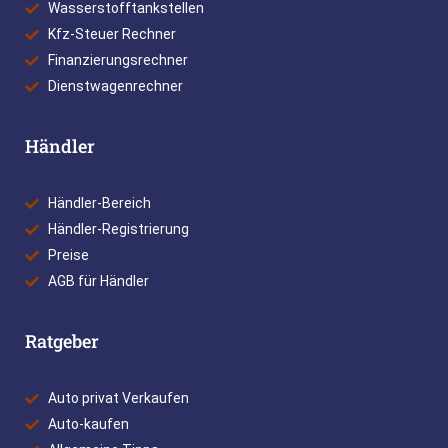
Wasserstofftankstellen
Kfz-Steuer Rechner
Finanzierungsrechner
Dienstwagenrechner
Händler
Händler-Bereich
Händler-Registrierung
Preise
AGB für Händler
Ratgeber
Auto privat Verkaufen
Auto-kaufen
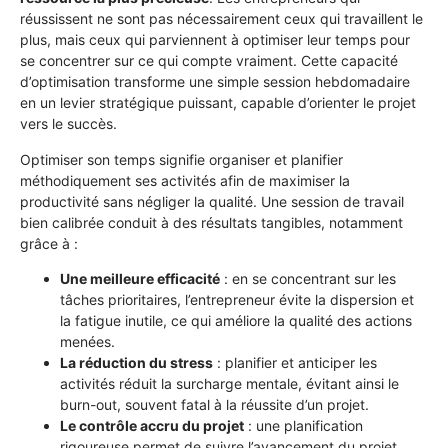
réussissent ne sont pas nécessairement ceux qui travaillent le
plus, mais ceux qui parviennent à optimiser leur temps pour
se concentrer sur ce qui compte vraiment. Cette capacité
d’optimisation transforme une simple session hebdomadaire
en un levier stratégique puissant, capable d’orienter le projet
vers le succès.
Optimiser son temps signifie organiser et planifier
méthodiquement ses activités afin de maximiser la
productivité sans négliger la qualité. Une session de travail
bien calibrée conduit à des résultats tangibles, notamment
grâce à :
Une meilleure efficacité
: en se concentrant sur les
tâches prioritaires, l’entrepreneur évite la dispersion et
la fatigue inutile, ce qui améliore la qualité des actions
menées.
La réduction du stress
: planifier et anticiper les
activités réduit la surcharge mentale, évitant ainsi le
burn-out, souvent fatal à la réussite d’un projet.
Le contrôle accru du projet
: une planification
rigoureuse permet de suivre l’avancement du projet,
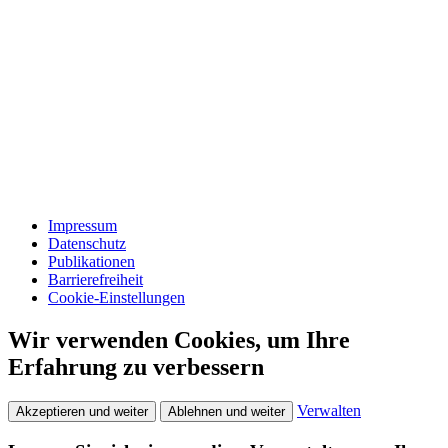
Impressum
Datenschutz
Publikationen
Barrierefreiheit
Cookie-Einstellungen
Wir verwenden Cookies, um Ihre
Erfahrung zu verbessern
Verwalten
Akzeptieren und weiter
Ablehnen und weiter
######
> What to produce:
Leave out the pictures and output everything else in the records exactly.

> Written answer:
Wasserstofftankstellen
Kfz-Steuer Rechner
Finanzierungsrechner
Dienstwagenrechner
Händler
Händler-Bereich
Händler-Registrierung
Preise
AGB für Händler
Ratgeber
Auto privat Verkaufen
Auto-kaufen
réussissent ne sont pas nécessairement ceux qui travaillent le
plus, mais ceux qui parviennent à optimiser leur temps pour
se concentrer sur ce qui compte vraiment. Cette capacité
d’optimisation transforme une simple session hebdomadaire
en un levier stratégique puissant, capable d’orienter le projet
vers le succès.
Optimiser son temps signifie organiser et planifier
méthodiquement ses activités afin de maximiser la
productivité sans négliger la qualité. Une session de travail
bien calibrée conduit à des résultats tangibles, notamment
grâce à :
Une meilleure efficacité
: en se concentrant sur les
tâches prioritaires, l’entrepreneur évite la dispersion et
la fatigue inutile, ce qui améliore la qualité des actions
menées.
La réduction du stress
: planifier et anticiper les
activités réduit la surcharge mentale, évitant ainsi le
burn-out, souvent fatal à la réussite d’un projet.
Le contrôle accru du projet
: une planification
rigoureuse permet de suivre l’avancement du projet,
Impressum
Datenschutz
Publikationen
Barrierefreiheit
Cookie-Einstellungen
Wir verwenden Cookies, um Ihre
Erfahrung zu verbessern
Verwalten
Akzeptieren und weiter
Ablehnen und weiter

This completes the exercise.